» What the task asks:
Verbatim copy without pictures. Please print every entry as it stands.

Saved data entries
+ + + + +

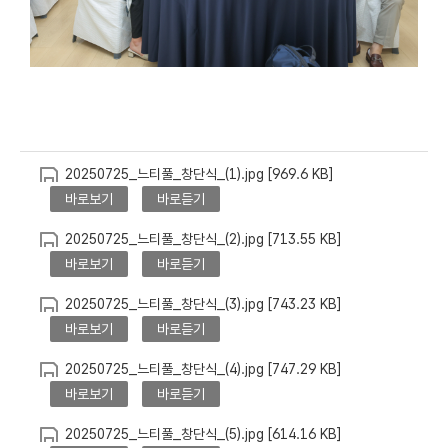
20250725_느티풀_창단식_(1).jpg [969.6 KB]
바로보기
바로듣기
20250725_느티풀_창단식_(2).jpg [713.55 KB]
바로보기
바로듣기
20250725_느티풀_창단식_(3).jpg [743.23 KB]
바로보기
바로듣기
20250725_느티풀_창단식_(4).jpg [747.29 KB]
바로보기
바로듣기
20250725_느티풀_창단식_(5).jpg [614.16 KB]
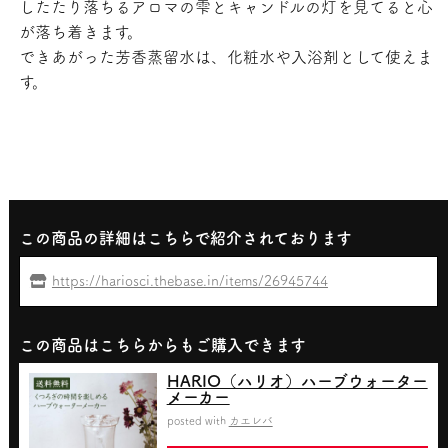
したたり落ちるアロマの雫とキャンドルの灯を見てると心
が落ち着きます。
できあがった芳香蒸留水は、化粧水や入浴剤として使えま
す。
この商品の詳細はこちらで紹介されております
https://hariosci.thebase.in/items/26945744
この商品はこちらからもご購入できます
HARIO（ハリオ）ハーブウォーター
メーカー
posted with
カエレバ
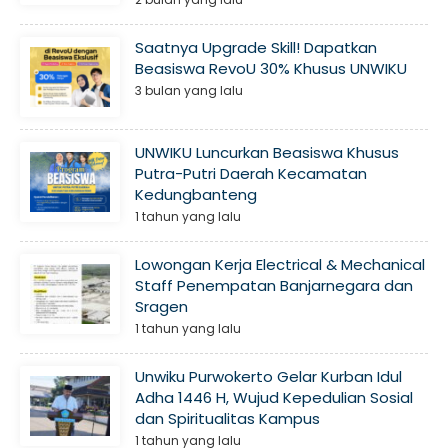
Saatnya Upgrade Skill! Dapatkan
Beasiswa RevoU 30% Khusus UNWIKU
3 bulan yang lalu
UNWIKU Luncurkan Beasiswa Khusus
Putra-Putri Daerah Kecamatan
Kedungbanteng
1 tahun yang lalu
Lowongan Kerja Electrical & Mechanical
Staff Penempatan Banjarnegara dan
Sragen
1 tahun yang lalu
Unwiku Purwokerto Gelar Kurban Idul
Adha 1446 H, Wujud Kepedulian Sosial
dan Spiritualitas Kampus
1 tahun yang lalu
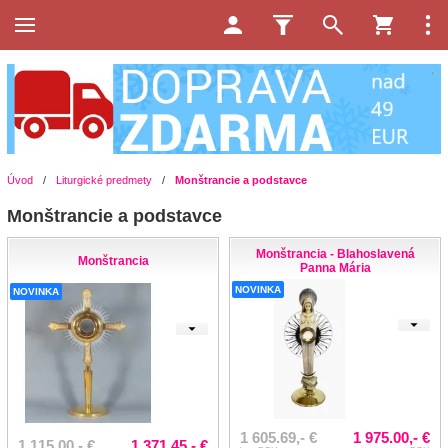
Úvod
/
Liturgické predmety
/
Monštrancie a podstavce
Monštrancie a podstavce
Monštrancia - Blahoslavená
Monštrancia
Panna Mária
NOVINKA
NOVINKA
1 605.69,- €
1 975.00,- €
1 115.00,- €
1 371.45,- €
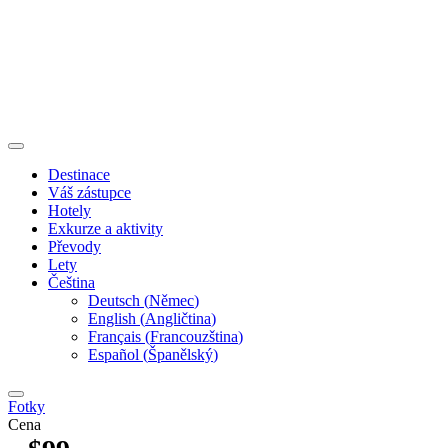
Destinace
Váš zástupce
Hotely
Exkurze a aktivity
Převody
Lety
Čeština
Deutsch
(
Němec
)
English
(
Angličtina
)
Français
(
Francouzština
)
Español
(
Španělský
)
Fotky
Cena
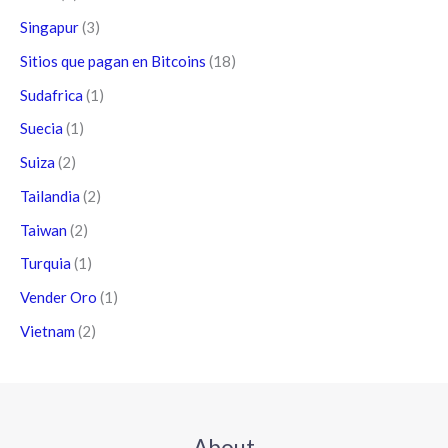
Singapur
(3)
Sitios que pagan en Bitcoins
(18)
Sudafrica
(1)
Suecia
(1)
Suiza
(2)
Tailandia
(2)
Taiwan
(2)
Turquia
(1)
Vender Oro
(1)
Vietnam
(2)
About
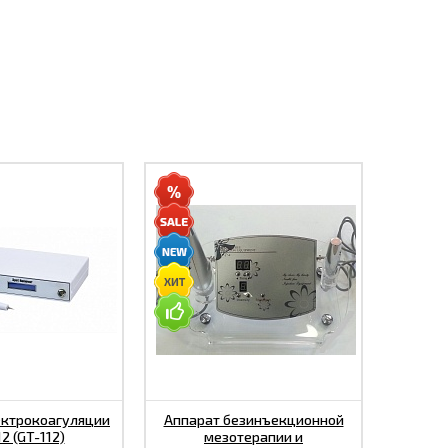
ектрокоагуляции
Аппарат безинъекционной
12 (GT-112)
мезотерапии и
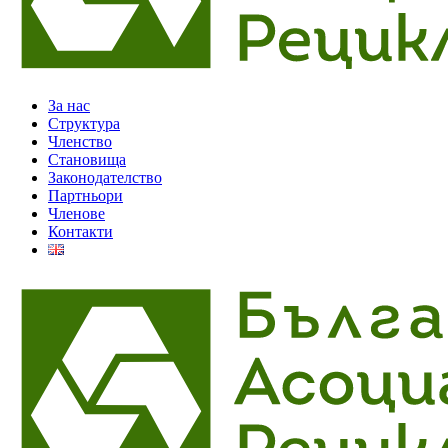
За нас
Структура
Членство
Становища
Законодателство
Партньори
Членове
Контакти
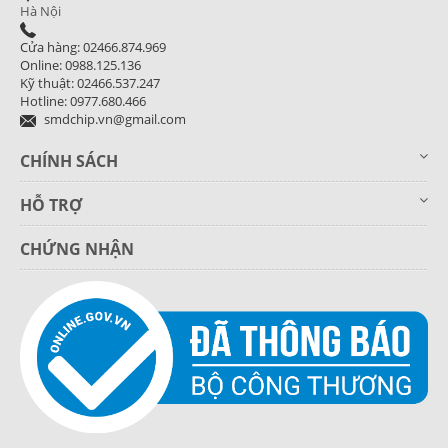
Hà Nội
Cửa hàng: 02466.874.969
Online: 0988.125.136
Kỹ thuật: 02466.537.247
Hotline: 0977.680.466
smdchip.vn@gmail.com
CHÍNH SÁCH
HỖ TRỢ
CHỨNG NHẬN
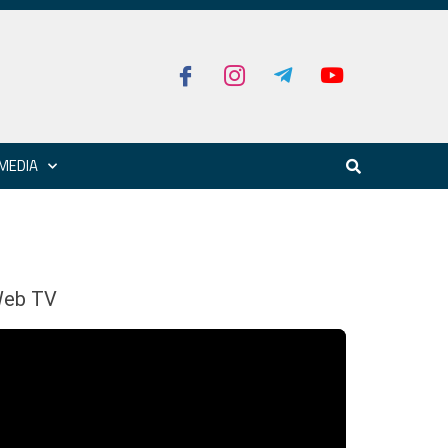
MEDIA
eb TV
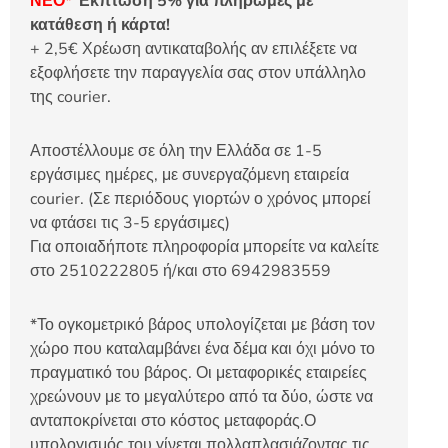
ΝΕΟ*
Έκπτωση 5% για πληρωμές με
κατάθεση ή κάρτα!
+ 2,5€ Χρέωση αντικαταβολής αν επιλέξετε να
εξοφλήσετε την παραγγελία σας στον υπάλληλο
της courier.
Αποστέλλουμε σε όλη την Ελλάδα σε 1-5
εργάσιμες ημέρες, με συνεργαζόμενη εταιρεία
courier. (Σε περιόδους γιορτών ο χρόνος μπορεί
να φτάσει τις 3-5 εργάσιμες)
Για οποιαδήποτε πληροφορία μπορείτε να καλείτε
στο 2510222805 ή/και στο 6942983559
*Το ογκομετρικό βάρος υπολογίζεται με βάση τον
χώρο που καταλαμβάνει ένα δέμα και όχι μόνο το
πραγματικό του βάρος. Οι μεταφορικές εταιρείες
χρεώνουν με το μεγαλύτερο από τα δύο, ώστε να
ανταποκρίνεται στο κόστος μεταφοράς.Ο
υπολογισμός του γίνεται πολλαπλασιάζοντας τις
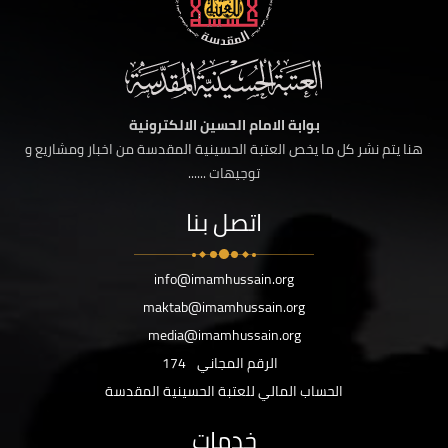
بوابة الامام الحسين الالكترونية
هنا يتم نشر كل ما يخص العتبة الحسينية المقدسة من اخبار ومشاريع و
توجيهات ......
اتصل بنا
info@imamhussain.org
maktab@imamhussain.org
media@imamhussain.org
الرقم المجاني
174
الحساب المالي للعتبة الحسينية المقدسة
خدمات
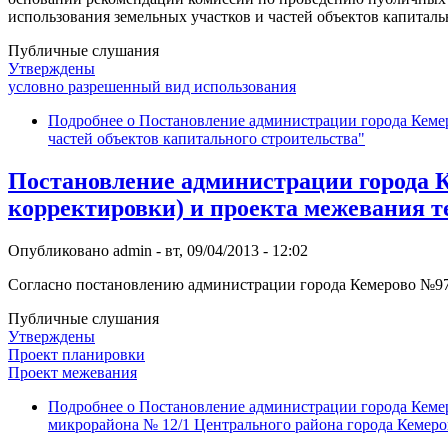
использования земельных участков и частей объектов капитал
Публичные слушания
Утверждены
условно разрешенный вид использования
Подробнее
о Постановление администрации города Кемер
частей объектов капитального строительства"
Постановление администрации города К
корректировки) и проекта межевания т
Опубликовано
admin
-
вт, 09/04/2013 - 12:02
Согласно постановлению администрации города Кемерово №977 (
Публичные слушания
Утверждены
Проект планировки
Проект межевания
Подробнее
о Постановление администрации города Кемер
микрорайона № 12/1 Центрального района города Кемеро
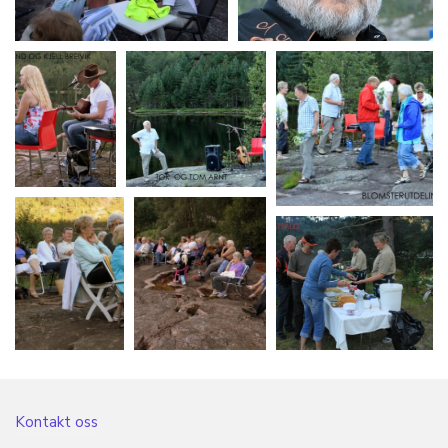
Kontakt oss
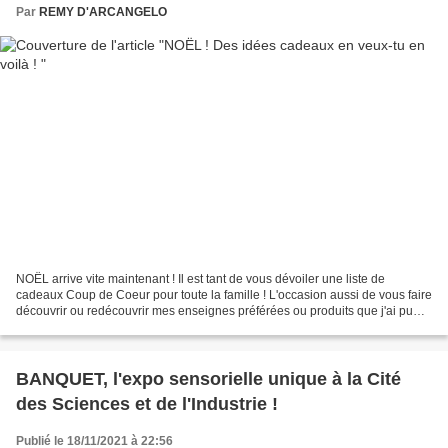
Par
REMY D'ARCANGELO
NOËL arrive vite maintenant ! Il est tant de vous dévoiler une liste de
cadeaux Coup de Coeur pour toute la famille ! L'occasion aussi de vous faire
découvrir ou redécouvrir mes enseignes préférées ou produits que j'ai pu
tester cette année ! Du chocolat,...
BANQUET, l'expo sensorielle unique à la Cité
des Sciences et de l'Industrie !
Publié le 18/11/2021 à 22:56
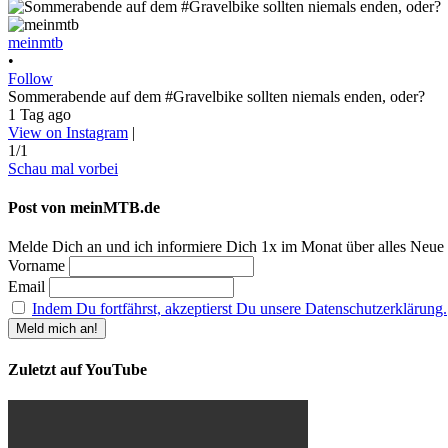
meinmtb
•
Follow
Sommerabende auf dem #Gravelbike sollten niemals enden, oder?
1 Tag ago
View on Instagram
|
1/1
Schau mal vorbei
Post von meinMTB.de
Melde Dich an und ich informiere Dich 1x im Monat über alles Neue
Vorname
Email
Indem Du fortfährst, akzeptierst Du unsere Datenschutzerklärung.
Zuletzt auf YouTube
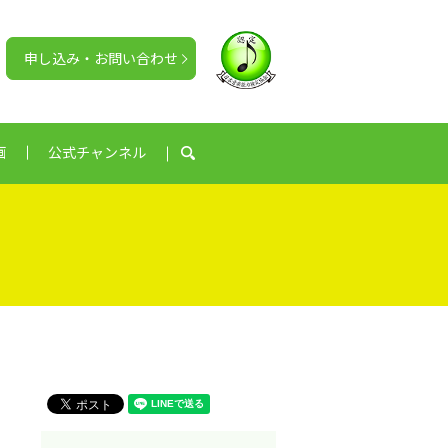
申し込み・お問い合わせ
画
公式チャンネル
search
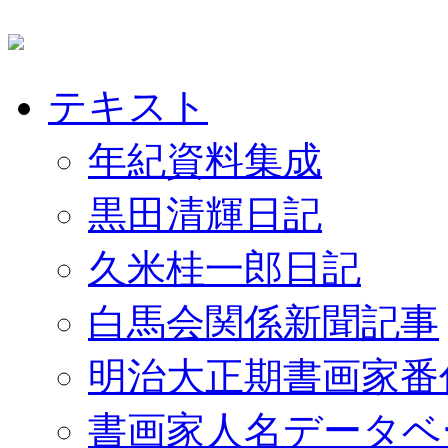
テキスト
年紀資料集成
黒田清輝日記
久米桂一郎日記
白馬会関係新聞記事
明治大正期書画家番
書画家人名データベ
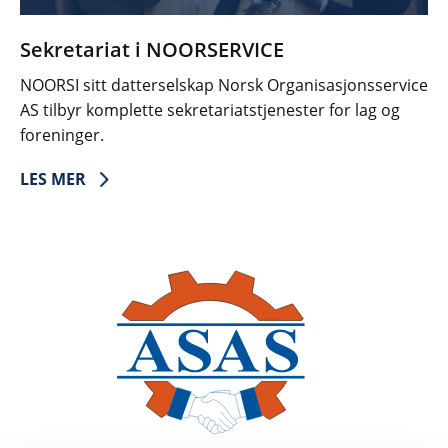
Sekretariat i NOORSERVICE
NOORSI sitt datterselskap Norsk Organisasjonsservice
AS tilbyr komplette sekretariatstjenester for lag og
foreninger.
LES MER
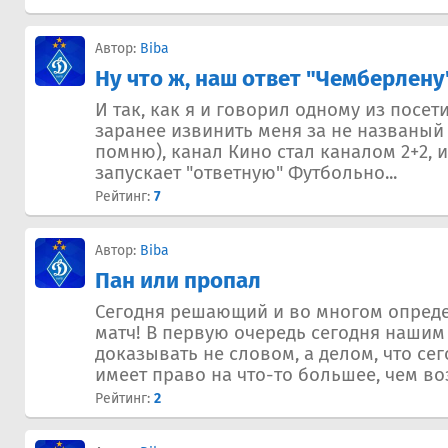
Автор:
Biba
Ну что ж, наш ответ "Чемберлену
И так, как я и говорил одному из посет
заранее извинить меня за не названый 
помню), канал Кино стал каналом 2+2, 
запускает "ответную" Футбольно...
Рейтинг:
7
Автор:
Biba
Пан или пропал
Сегодня решающий и во многом опред
матч! В первую очередь сегодня нашим
доказывать не словом, а делом, что с
имеет право на что-то большее, чем воз
Рейтинг:
2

+ + + + +

» Problem solution:
20250725_느티풀_창단식_(1).jpg [969.6 KB]
바로보기
바로듣기
20250725_느티풀_창단식_(2).jpg [713.55 KB]
바로보기
바로듣기
20250725_느티풀_창단식_(3).jpg [743.23 KB]
바로보기
바로듣기
20250725_느티풀_창단식_(4).jpg [747.29 KB]
바로보기
바로듣기
20250725_느티풀_창단식_(5).jpg [614.16 KB]
したたり落ちるアロマの雫とキャンドルの灯を見てると心
が落ち着きます。
できあがった芳香蒸留水は、化粧水や入浴剤として使えま
す。
この商品の詳細はこちらで紹介されております
https://hariosci.thebase.in/items/26945744
この商品はこちらからもご購入できます
HARIO（ハリオ）ハーブウォーター
メーカー
posted with
カエレバ
Saatnya Upgrade Skill! Dapatkan
Beasiswa RevoU 30% Khusus UNWIKU
3 bulan yang lalu
UNWIKU Luncurkan Beasiswa Khusus
Putra-Putri Daerah Kecamatan
Kedungbanteng
1 tahun yang lalu
Lowongan Kerja Electrical & Mechanical
Staff Penempatan Banjarnegara dan
Sragen
1 tahun yang lalu
Unwiku Purwokerto Gelar Kurban Idul
Adha 1446 H, Wujud Kepedulian Sosial
dan Spiritualitas Kampus
1 tahun yang lalu
Úvod
/
Liturgické predmety
/
Monštrancie a podstavce
Monštrancie a podstavce
Monštrancia - Blahoslavená
Monštrancia
Panna Mária
NOVINKA
NOVINKA
1 605.69,- €
1 975.00,- €
1 115.00,- €
1 371.45,- €
Destinace
Váš zástupce
Hotely
Exkurze a aktivity
Převody
Lety
Čeština
Deutsch
(
Němec
)
English
(
Angličtina
)
Français
(
Francouzština
)
Español
(
Španělský
)
Fotky
Cena
Singapur
(3)
Sitios que pagan en Bitcoins
(18)
Sudafrica
(1)
Suecia
(1)
Suiza
(2)
Tailandia
(2)
Taiwan
(2)
Turquia
(1)
Vender Oro
(1)
Vietnam
(2)
About
ектрокоагуляции
Аппарат безинъекционной
12 (GT-112)
мезотерапии и
За нас
Структура
Членство
Становища
Законодателство
Партньори
Членове
Контакти
Hà Nội
Cửa hàng: 02466.874.969
Online: 0988.125.136
Kỹ thuật: 02466.537.247
Hotline: 0977.680.466
smdchip.vn@gmail.com
CHÍNH SÁCH
HỖ TRỢ
CHỨNG NHẬN
MEDIA
eb TV
ΝΕΟ*
Έκπτωση 5% για πληρωμές με
κατάθεση ή κάρτα!
+ 2,5€ Χρέωση αντικαταβολής αν επιλέξετε να
εξοφλήσετε την παραγγελία σας στον υπάλληλο
της courier.
Αποστέλλουμε σε όλη την Ελλάδα σε 1-5
εργάσιμες ημέρες, με συνεργαζόμενη εταιρεία
courier. (Σε περιόδους γιορτών ο χρόνος μπορεί
να φτάσει τις 3-5 εργάσιμες)
Για οποιαδήποτε πληροφορία μπορείτε να καλείτε
στο 2510222805 ή/και στο 6942983559
*Το ογκομετρικό βάρος υπολογίζεται με βάση τον
χώρο που καταλαμβάνει ένα δέμα και όχι μόνο το
πραγματικό του βάρος. Οι μεταφορικές εταιρείες
χρεώνουν με το μεγαλύτερο από τα δύο, ώστε να
ανταποκρίνεται στο κόστος μεταφοράς.Ο
υπολογισμός του γίνεται πολλαπλασιάζοντας τις
بوابة الامام الحسين الالكترونية
هنا يتم نشر كل ما يخص العتبة الحسينية المقدسة من اخبار ومشاريع و
توجيهات ......
اتصل بنا
info@imamhussain.org
maktab@imamhussain.org
media@imamhussain.org
الرقم المجاني
174
الحساب المالي للعتبة الحسينية المقدسة
خدمات
использования земельных участков и частей объектов капитал
Публичные слушания
Утверждены
условно разрешенный вид использования
Подробнее
о Постановление администрации города Кемер
частей объектов капитального строительства"
Постановление администрации города К
корректировки) и проекта межевания т
Опубликовано
admin
-
вт, 09/04/2013 - 12:02
Согласно постановлению администрации города Кемерово №977 (
Публичные слушания
Утверждены
Проект планировки
Проект межевания
Подробнее
о Постановление администрации города Кемер
микрорайона № 12/1 Центрального района города Кемеро
Kontakt oss
Par
REMY D'ARCANGELO
NOËL arrive vite maintenant ! Il est tant de vous dévoiler une liste de
cadeaux Coup de Coeur pour toute la famille ! L'occasion aussi de vous faire
découvrir ou redécouvrir mes enseignes préférées ou produits que j'ai pu
tester cette année ! Du chocolat,...
BANQUET, l'expo sensorielle unique à la Cité
des Sciences et de l'Industrie !
Publié le 18/11/2021 à 22:56
meinmtb
•
Follow
Sommerabende auf dem #Gravelbike sollten niemals enden, oder?
1 Tag ago
View on Instagram
|
1/1
Schau mal vorbei
Post von meinMTB.de
Melde Dich an und ich informiere Dich 1x im Monat über alles Neue
Vorname
Email
Indem Du fortfährst, akzeptierst Du unsere Datenschutzerklärung.
Zuletzt auf YouTube
申し込み・お問い合わせ
画
公式チャンネル
search
テキスト
年紀資料集成
黒田清輝日記
久米桂一郎日記
白馬会関係新聞記事
明治大正期書画家番
書画家人名データベ
Sekretariat i NOORSERVICE
NOORSI sitt datterselskap Norsk Organisasjonsservice
AS tilbyr komplette sekretariatstjenester for lag og
foreninger.
LES MER
Автор:
Biba
Ну что ж, наш ответ "Чемберлену
И так, как я и говорил одному из посет
заранее извинить меня за не названый 
помню), канал Кино стал каналом 2+2, 
запускает "ответную" Футбольно...
Рейтинг:
7
Автор:
Biba
Пан или пропал
Сегодня решающий и во многом опред
матч! В первую очередь сегодня нашим
доказывать не словом, а делом, что с
имеет право на что-то большее, чем воз
Рейтинг:
2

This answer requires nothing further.